Abbotsford resident Ron Martens doesn't have time to wait, so he figures he and hundreds of others in B.C. with Lou Gehrig's disease don't have much to lose by trying a drug combination that has been shown to stall progression of the disease in mice.

There isn't a single, truly effective drug treatment for the disease, whose popular name comes from the New York Yankees baseball star, who died from it in 1941. Martens, a 54-year-old former restaurateur who has lived with the deadly disease (also known as ALS, for amyotrophic lateral sclerosis) for six years, says he could be dead by the time human trials are under way, let alone completed.
So he plans to press his neurologist for the drug cocktail, which Montreal researchers reported this week extended the lives of mice with ALS by 20 per cent.

Dr. Andrew Eisen, director of the ALS Clinic at Vancouver Hospital, said he understands the anxiety of patients, who usually face a death sentence within five years of diagnosis, but research in animals doesn't necessarily translate into success in humans.

Still, Eisen said he will probably prescribe the drug combo to some patients if he feels the benefits would outweigh risks associated with potential side effects.

"We are already prescribing two of the three drugs in the study to some patients and we could consider adding the third for selected patients but you have to remember this research was done in mice and it is always preferable to wait for clinical trials [in humans] before proceeding, so we know about safety and efficacy," he said.

The McGill University study, published last week in the Annals of Neurology, described the use of three commonly prescribed drugs that were fed to mice genetically altered with the mutations for ALS.

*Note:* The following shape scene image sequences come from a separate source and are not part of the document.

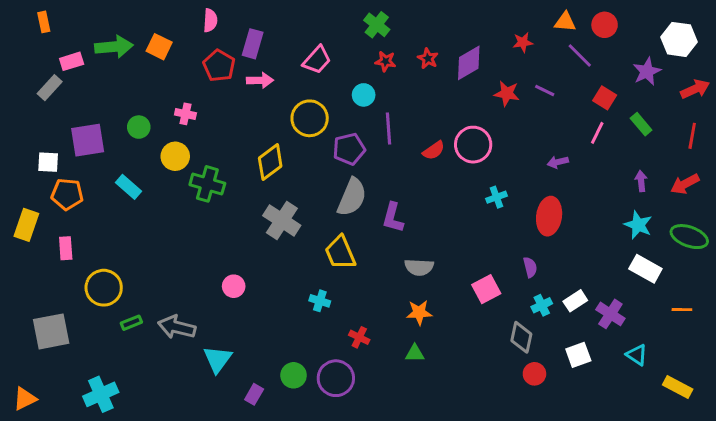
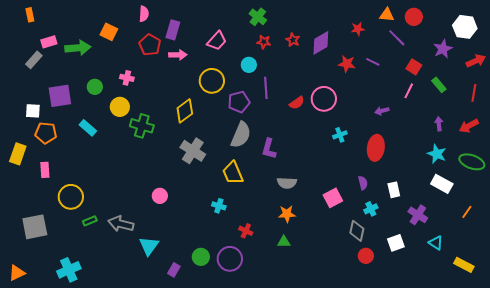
green arrow: (114, 47) -> (78, 48), moved
white rectangle: (575, 301) -> (394, 190), moved, turned -70
orange line: (682, 310) -> (467, 212), turned -56

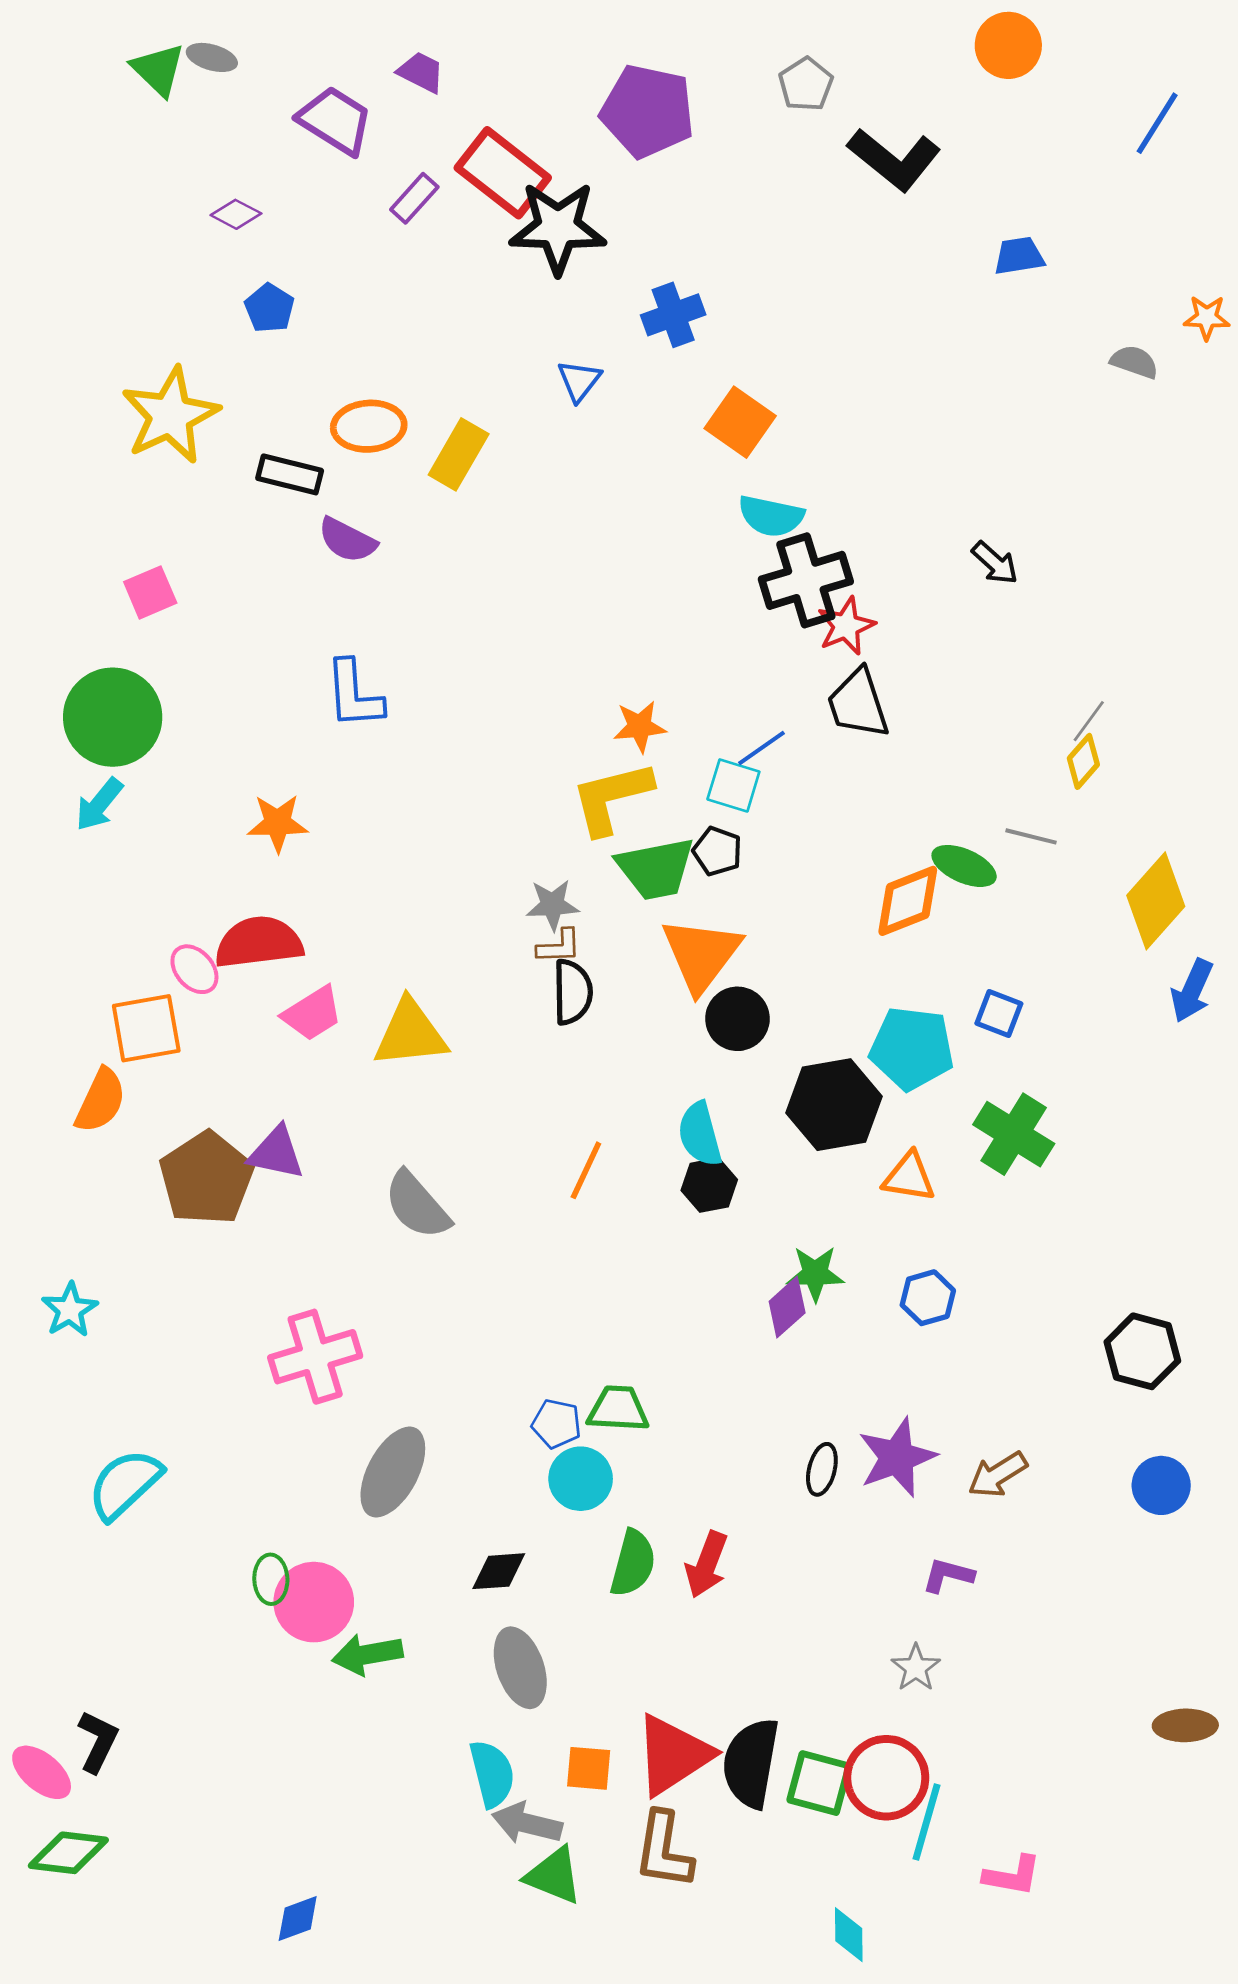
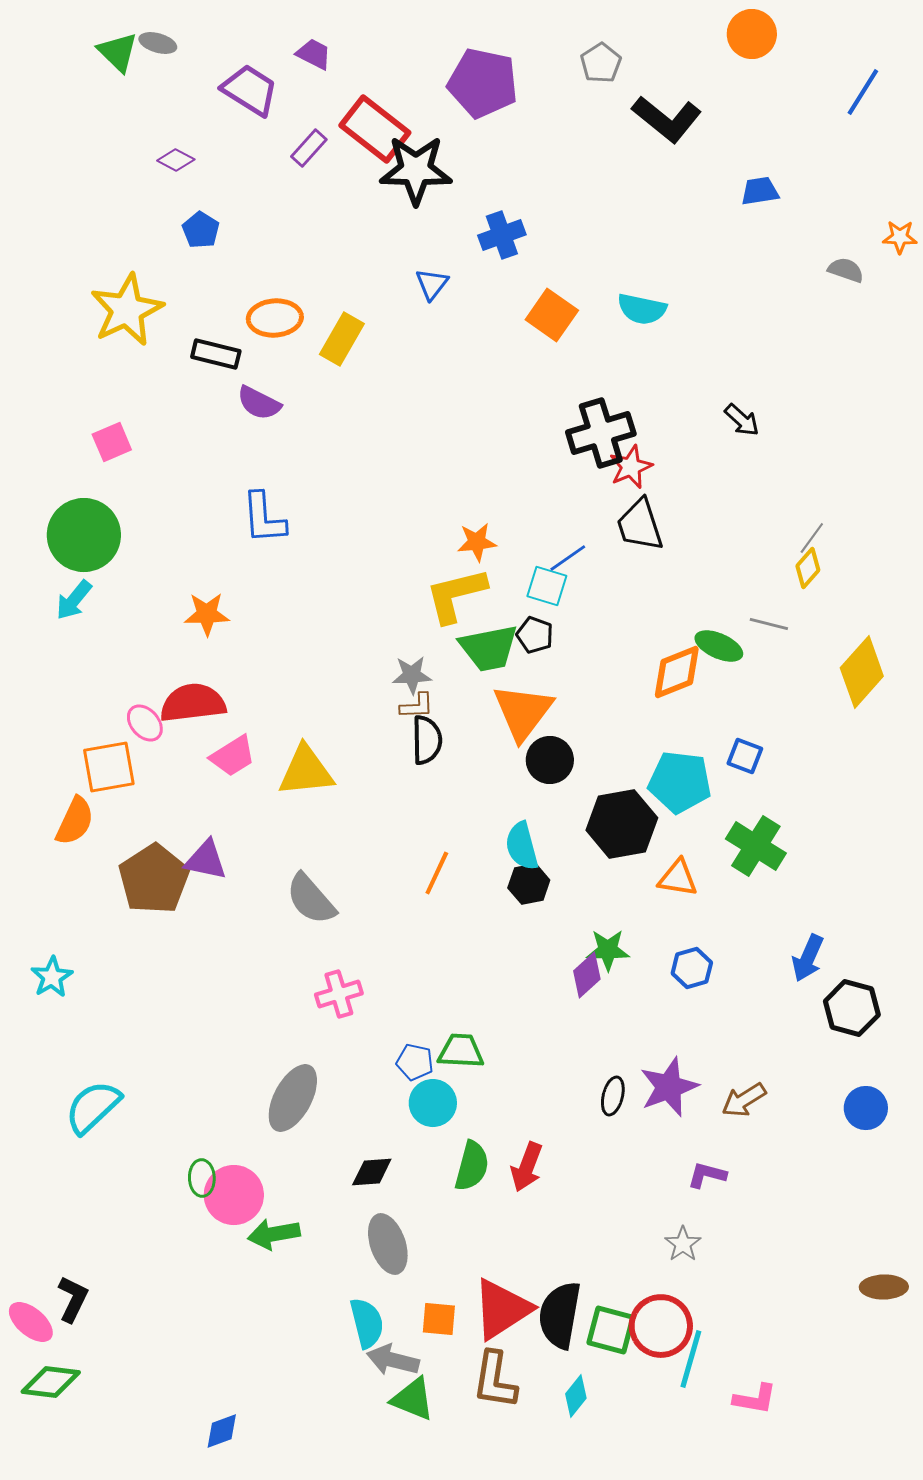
cyan semicircle: (771, 516) -> (642, 309), moved
blue arrow: (1192, 991) -> (808, 958), moved
pink cross: (315, 1357) -> (339, 994), moved, size x0.7
cyan diamond: (849, 1935) -> (576, 1396), moved, turned 39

The combination therapy included minocycline, an antimicrobial medicine often prescribed for acne; nimodipine, a calcium channel blocker used against high blood pressure, and riluzole, which is believed to have a modest effect in protecting motor neurons from degeneration in ALS patients.

ALS, which most commonly affects those in the 40- to 70-year-range, is suspected when patients complain of muscle fatigue or twitches in the hands or lower legs. As the disease progresses, ALS patients lose the ability to walk and feed themselves. Patients usually survive only three to five years after diagnosis and death usually occurs due to respiratory failure. The renowned physicist, Stephen Hawking, is a rarity as one of the longest survivors of the disease; he was diagnosed 40 years ago.

Martens said he has been in one clinical trial on an experimental drug and has used numerous herbal concoctions, with no real benefit.

"I'm very weak now, I can't walk and I can barely stand. I can't feed myself, but my respiratory system is still holding up. My body is getting weaker every month, so I have too look at research like this as if I have nothing to lose, because I've been given a death sentence," he said in an interview.

Jean-Pierre Julien, a co-author of the Montreal study, and one of the leading ALS researchers on the continent, said in an interview the drugs delayed onset of the disease in mice, slowed loss of muscle strength and increased the average lifespan of mice by six weeks. Julien said he expects the Vancouver ALS clinic will participate in clinical trials. The therapy is not expected to reverse the damage already done to patients' motor neurons but it could buy them more time and protect remaining neurons.